Using several different metrics, the Daily Beast went to the painstaking task of cataloging all of America’s worst traffic corridors. The measurements include the length of the corridor, the longest rush-hour travel time of that corridor and the time it takes to drive a mile during the worst rush-hour period of that stretch of road.
They also calculated the rush-hour travel tax, which is how much additional time it takes during rush hour to make it down the freeway. A particularly bad offender, for instance, is the California Delta Highway/CA-4 going westbound in San Francisco, which takes 318% longer to drive its worst corridor (Hillcrest Avenue through Somersville Road, if you’re interested) during rush hour than it does normally.
One might ask, “How do you calculate how much a specific commute sucks?”
The traffic-tracking firm INRIX culled information from 4 million vehicles across the country using GPS and smartphone data (George Orwell, eat your heart out). The Daily Beast then ranked the list based off of INRIX’s Travel Time Tax.
That may sound like a lot of data and work just to figure out that, yes, you must sit through this #%&! traffic a little while longer.
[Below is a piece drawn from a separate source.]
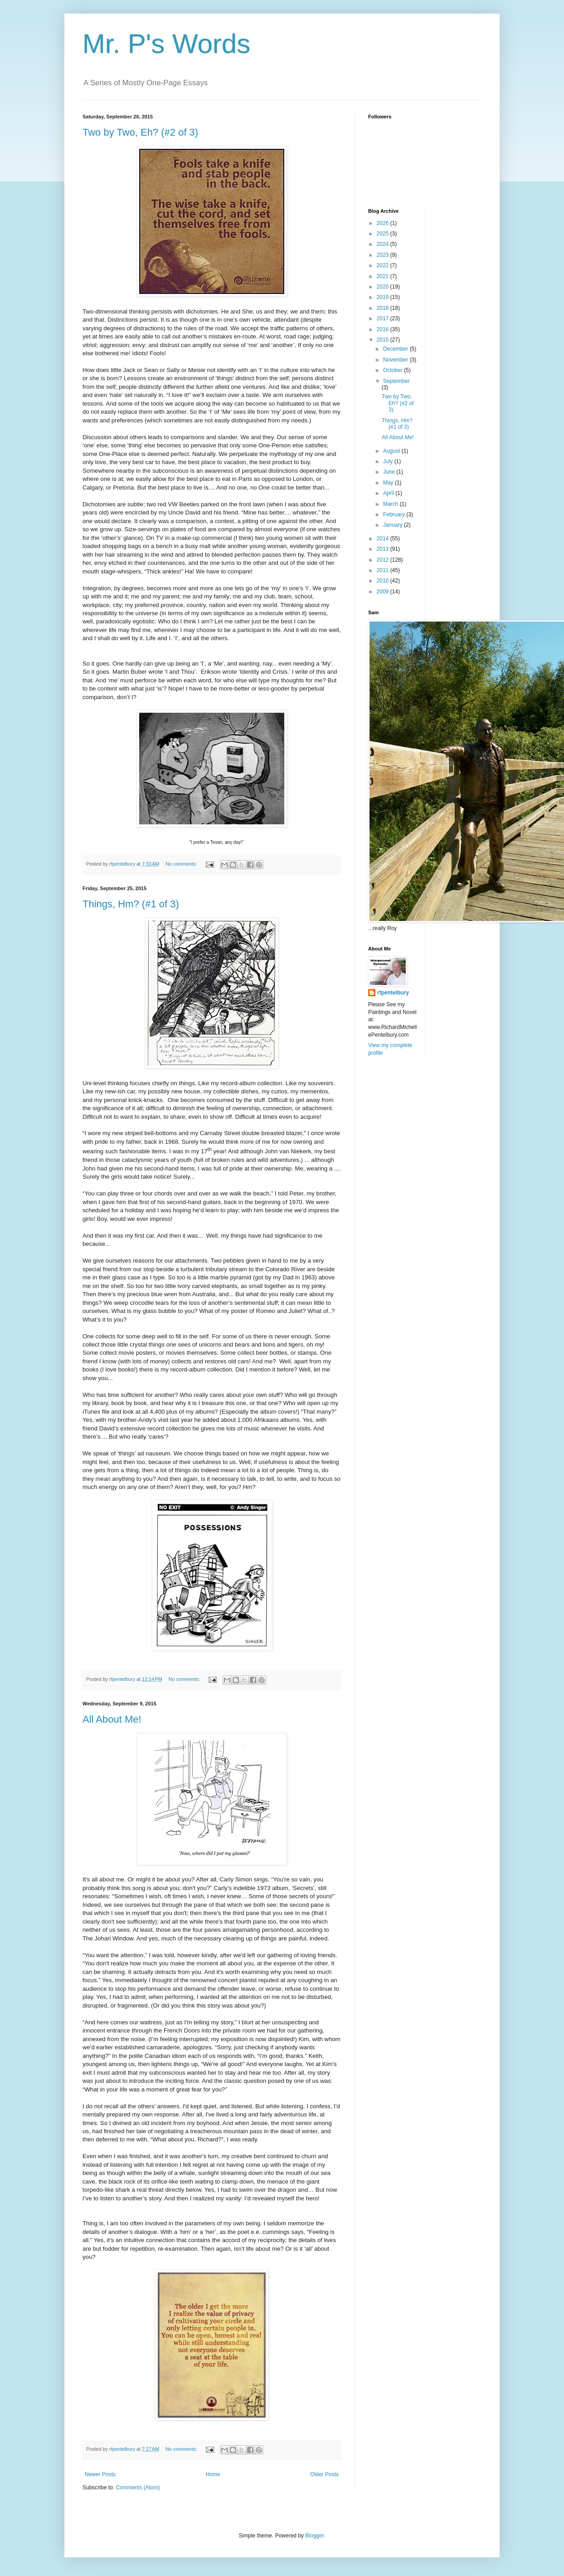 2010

It should come as no surprise that five of the top 20 worst freeways call California home, but several cities with green reputations made the list, including Austin, Texas, Portland, Ore., and Honolulu. New York and its outlying Connecticut suburbs don’t sound like a whole lot of fun either, and much to the chagrin of the Cars.com office, Chicago’s fabled traffic black hole known as the Kennedy/Dan Ryan (Interstates 90 and 94, eastbound) came in at No. 10.